Pantera ferida

Donizete fala de superação no título de 95, parceria com Túlio e mágoa com Botafogo: 'Fui barrado duas vezes'

Bruno Braz Do UOL, no Rio de Janeiro Mariana Sá / UOL

Osmar Donizete Cândido, o Donizete Pantera, só se assemelha ao felino na comemoração dos gols. Nada de medo ou intimidação.

Campeão brasileiro pelo Botafogo em 1995 e um dos destaques daquela campanha, ele carrega o Alvinegro no coração e sabe contar como ninguém os causos deste título, "rugindo" bom humor até para relembrar os momentos mais adversos.

O sorriso frouxo e característico só dão lugar às lágrimas quando relembra as dores que a "selva" do futebol proporciona na caminhada, com direito a portas fechadas e decepções. Mas nada que não faça Donizete lamber as feridas e seguir em frente naquilo que mais o caracteriza: o jeito leve de viver a vida.

Mariana Sá / UOL

É difícil você jogar toda a sua vida e, às vezes, não ser lembrado. Isso dói muito, não só em mim. Estou falando por muitos jogadores que gostariam de ter essa chance de se expressar, porque é dolorido. Você vê jogador hoje que não tem nem o que comer, não tem emprego. É uma vida de luxo que acaba em lixo. Essa é a pura verdade

Donizete Pantera, ao UOL

'Fui barrado na porta do Botafogo duas vezes'

Passados 28 anos do título brasileiro, Donizete segue com o amor pelo Botafogo intacto, assim como pelo Vasco, onde conquistou a Libertadores de 1998 — hoje, trabalha como comentarista na TV do clube. No caso do Alvinegro, porém, o Pantera não nega uma mágoa por dirigentes e funcionários pela forma como, segundo ele, foi tratado em duas oportunidades em que quis fazer uma visita e não conseguiu.

"Fui barrado na porta do Botafogo duas vezes. Fui lá para ver um treino, ver uma taça minha que eu dei para eles e falaram: 'não pode entrar'. Pô, a minha foto está ali no muro, sou o Donizete. 'Ah, mas peraí, deixa eu ver. Agora, não'. O Vasco é o clube que hoje está abrindo as portas para mim. Estou trabalhando na Vasco TV, mas, assim, é complicado, é doloroso, porque você ama o clube, né? Você passa ali, você dá o sangue ali", disse.

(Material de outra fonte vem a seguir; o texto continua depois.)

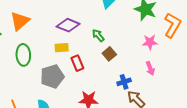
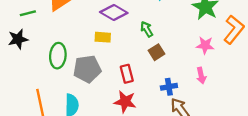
green ellipse: (23, 55) -> (58, 56), moved
red rectangle: (77, 63) -> (127, 74), moved

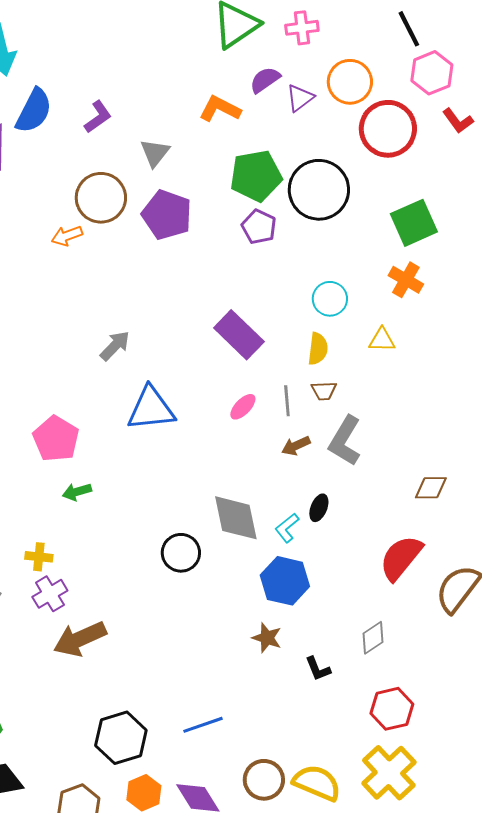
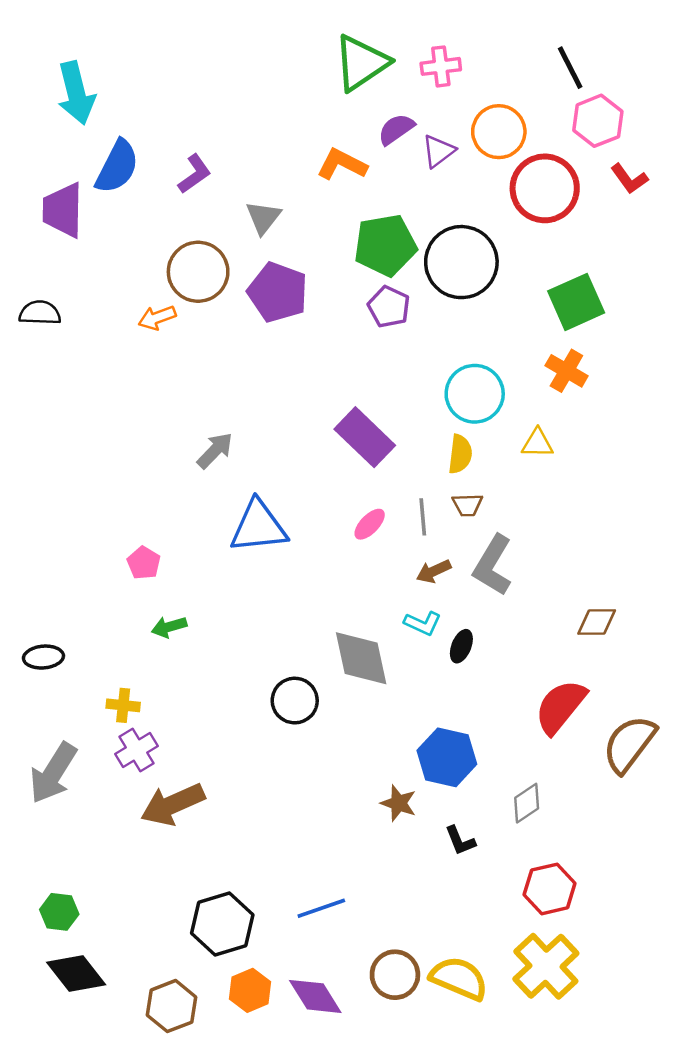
cyan circle: (330, 299) -> (475, 394), size x1.4
pink pentagon: (56, 439) -> (144, 563), size x0.6
cyan L-shape: (287, 528) -> (423, 623), moved, turned -116
blue hexagon: (285, 581) -> (447, 757), moved

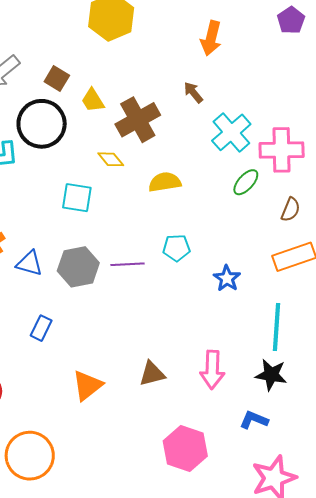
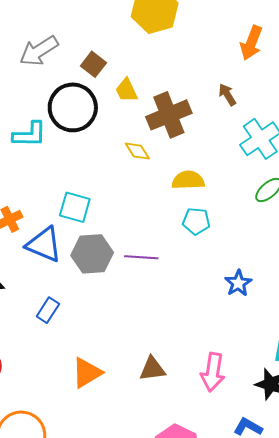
cyan square: (77, 198) -> (75, 207), moved
cyan pentagon: (176, 248) -> (196, 221), moved
blue triangle: (29, 263) -> (44, 245), size x1.4

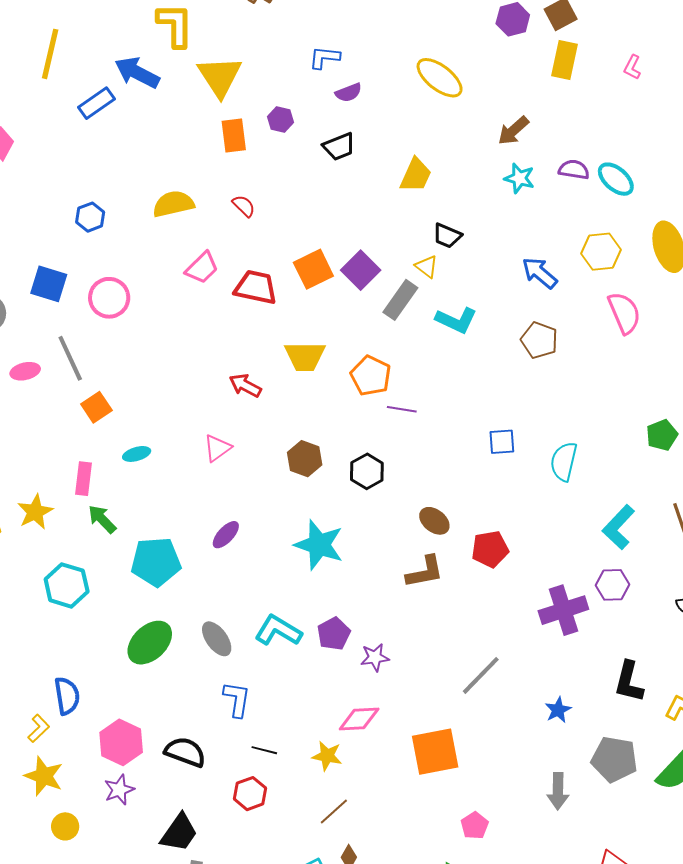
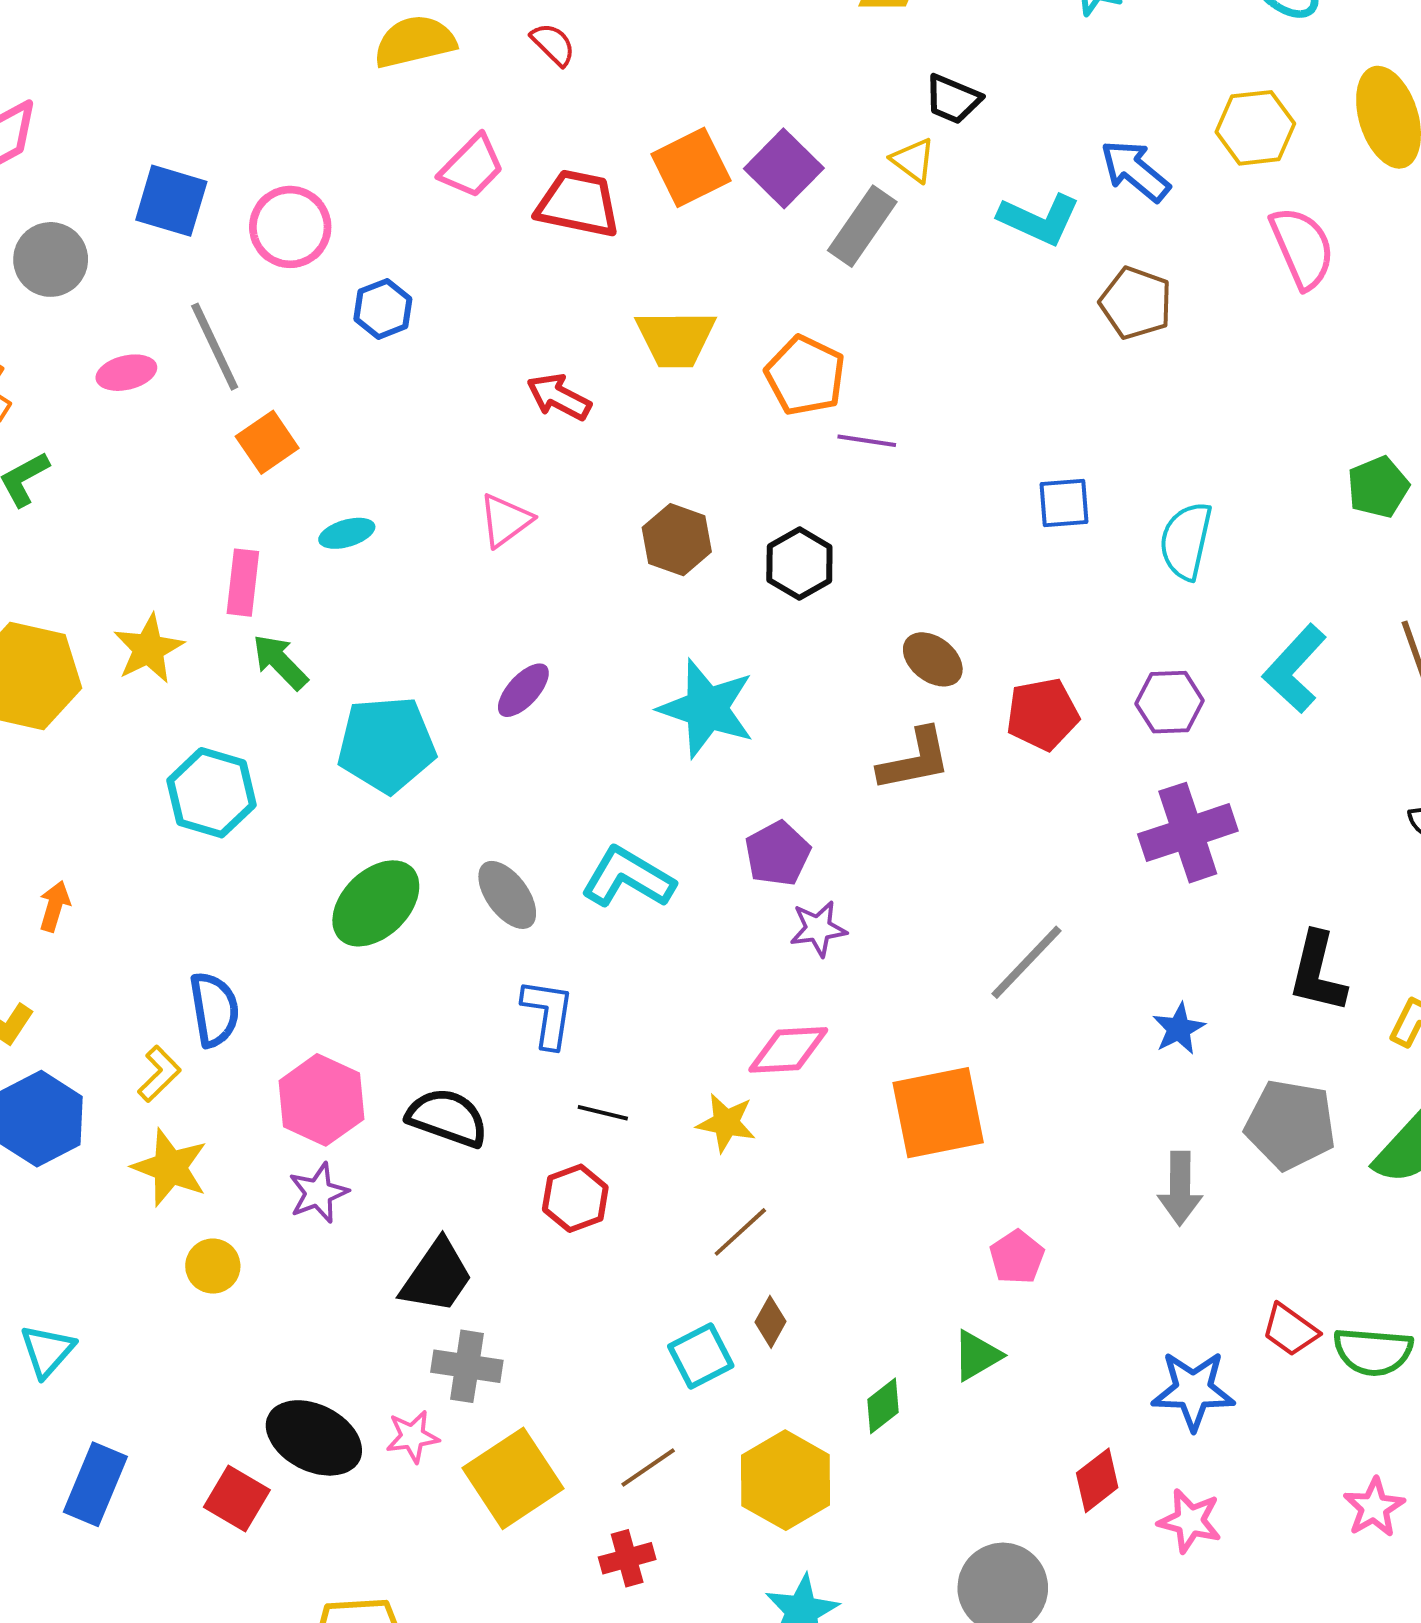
blue hexagon: (90, 217) -> (383, 309), moved
cyan L-shape: (456, 320) -> (1039, 219), moved
purple hexagon: (613, 585) -> (1170, 702), moved
purple pentagon: (334, 634) -> (778, 854), moved

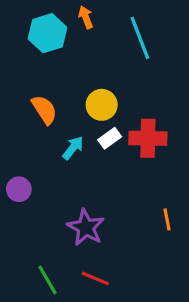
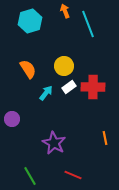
orange arrow: (86, 17) -> (65, 11), moved
red line: (95, 278) -> (73, 175), moved

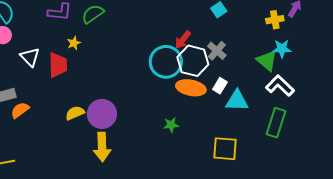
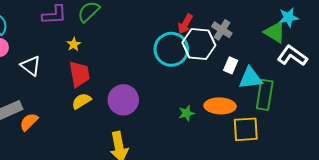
red trapezoid: (58, 65) -> (79, 74), moved
orange ellipse: (191, 88) -> (220, 106), moved
yellow semicircle: (75, 113) -> (81, 101), moved
purple circle: (102, 114) -> (123, 100), moved
green rectangle: (276, 123) -> (265, 95), moved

Segundo o ex-atacante, ele foi barrado por falta de autorização do Botafogo.

"A última vez que eu fui no Botafogo disseram: 'ah, não tem ninguém lá, não pode atender, não posso deixar passar e tal'. Então, falei 'obrigado', dei a volta e fui embora. Isso machuca muito", declarou Pantera, fazendo uma ressalva:

"Os clubes não tratam bem os ídolos. A torcida, sim. Os torcedores são muito gratos. Às vezes, você passa na rua, eles te dão aquele carinho, aquele abraço, agradecem pelo título que você deu e tal, mas os clubes..."

Mariana Sá / UOL

Queijo ou mariola

O título brasileiro de 1995 está na história e ninguém apaga. Mas quem vê fotos e vídeos de Donizete, Túlio Maravilha, Gonçalves e cia. erguendo a taça no Pacaembu — após o empate por 1 a 1 com o Santos — não imagina as poucas e boas que aquele grupo passou até vestir a faixa de campeão.

Foram meses de salários atrasados e até falta de campo para treinar em alguns momentos. Pantera, porém, preferiu olhar para o "copo meio cheio", adotando um lema curioso para incentivar o grupo: queijo ou mariola (também conhecida como bananada).

"Na verdade, a gente olhou para os dois lados da moeda. Eu falava para os caras: ou é queijo ou mariola. Você tem que lutar, tem que vencer. O clube estava passando um momento financeiro muito brabo, mas também, se tivéssemos fracassado dentro de campo, seria pior. A gente teria afundado ainda mais o clube e até mesmo a nossa carreira de jogador de futebol", avalia.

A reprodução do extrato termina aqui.